▸ Requirement: Within the records that follow, restate exactly the lines from the line with "történetének legeredményesebb játékosát, a" down to the line with "armă și observând", including both. Omit the pictures.

▸ Provided records:
== Segment start ==
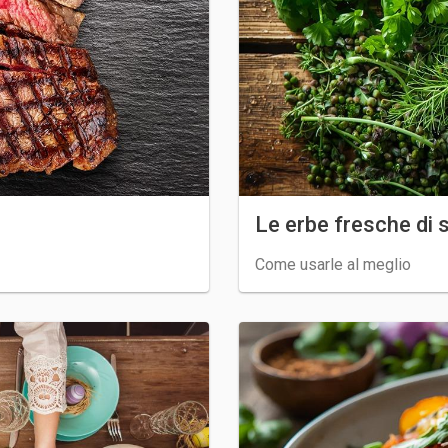
Le erbe fresche di 
Come usarle al meglio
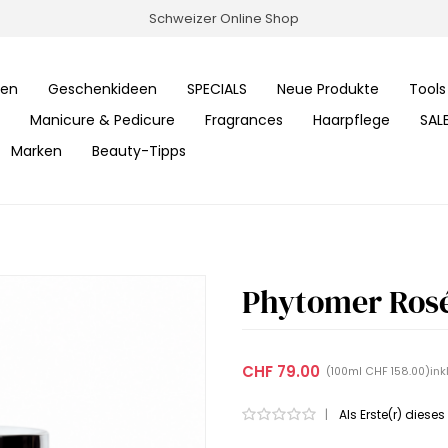
Schweizer Online Shop
ren
Geschenkideen
SPECIALS
Neue Produkte
Tools
Manicure & Pedicure
Fragrances
Haarpflege
SAL
Marken
Beauty-Tipps
Phytomer Rosé
CHF 79.00
ink
(100ml CHF 158.00)
|
Als Erste(r) diese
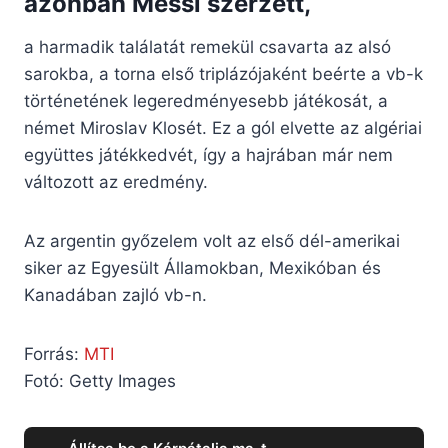
azonban Messi szerzett,
a harmadik találatát remekül csavarta az alsó
sarokba, a torna első triplázójaként beérte a vb-k
történetének legeredményesebb játékosát, a
német Miroslav Klosét. Ez a gól elvette az algériai
együttes játékkedvét, így a hajrában már nem
változott az eredmény.
Az argentin győzelem volt az első dél-amerikai
siker az Egyesült Államokban, Mexikóban és
Kanadában zajló vb-n.
Forrás:
MTI
Fotó: Getty Images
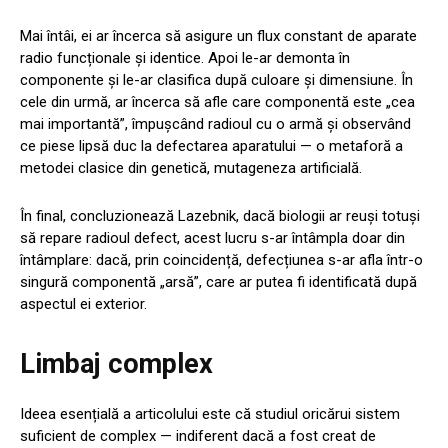
Mai întâi, ei ar încerca să asigure un flux constant de aparate
radio funcționale și identice. Apoi le-ar demonta în
componente și le-ar clasifica după culoare și dimensiune. În
cele din urmă, ar încerca să afle care componentă este „cea
mai importantă”, împușcând radioul cu o armă și observând
ce piese lipsă duc la defectarea aparatului — o metaforă a
metodei clasice din genetică, mutageneza artificială.
În final, concluzionează Lazebnik, dacă biologii ar reuși totuși
să repare radioul defect, acest lucru s-ar întâmpla doar din
întâmplare: dacă, prin coincidență, defecțiunea s-ar afla într-o
singură componentă „arsă”, care ar putea fi identificată după
aspectul ei exterior.
Limbaj complex
Ideea esențială a articolului este că studiul oricărui sistem
suficient de complex — indiferent dacă a fost creat de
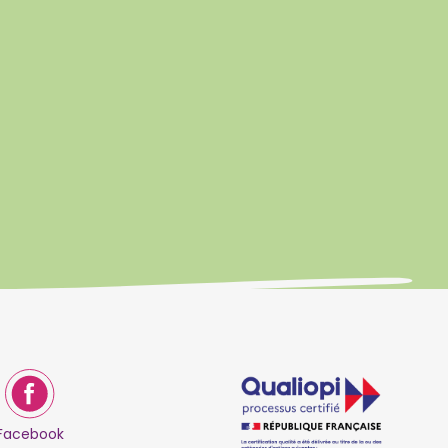
Facebook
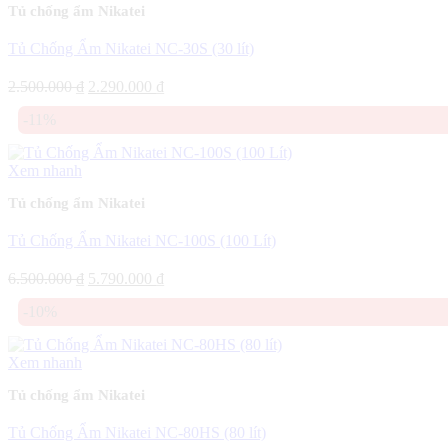
Tủ chống ẩm Nikatei
Tủ Chống Ẩm Nikatei NC-30S (30 lít)
Giá
Giá
2.500.000
₫
2.290.000
₫
gốc
hiện
-11%
là:
tại
2.500.000 ₫.
là:
2.290.000 ₫.
Xem nhanh
Tủ chống ẩm Nikatei
Tủ Chống Ẩm Nikatei NC-100S (100 Lít)
Giá
Giá
6.500.000
₫
5.790.000
₫
gốc
hiện
-10%
là:
tại
6.500.000 ₫.
là:
5.790.000 ₫.
Xem nhanh
Tủ chống ẩm Nikatei
Tủ Chống Ẩm Nikatei NC-80HS (80 lít)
== Segment end ==
▸ Your solution:
történetének legeredményesebb játékosát, a
német Miroslav Klosét. Ez a gól elvette az algériai
együttes játékkedvét, így a hajrában már nem
változott az eredmény.
Az argentin győzelem volt az első dél-amerikai
siker az Egyesült Államokban, Mexikóban és
Kanadában zajló vb-n.
Forrás:
MTI
Fotó: Getty Images
Mai întâi, ei ar încerca să asigure un flux constant de aparate
radio funcționale și identice. Apoi le-ar demonta în
componente și le-ar clasifica după culoare și dimensiune. În
cele din urmă, ar încerca să afle care componentă este „cea
mai importantă”, împușcând radioul cu o armă și observând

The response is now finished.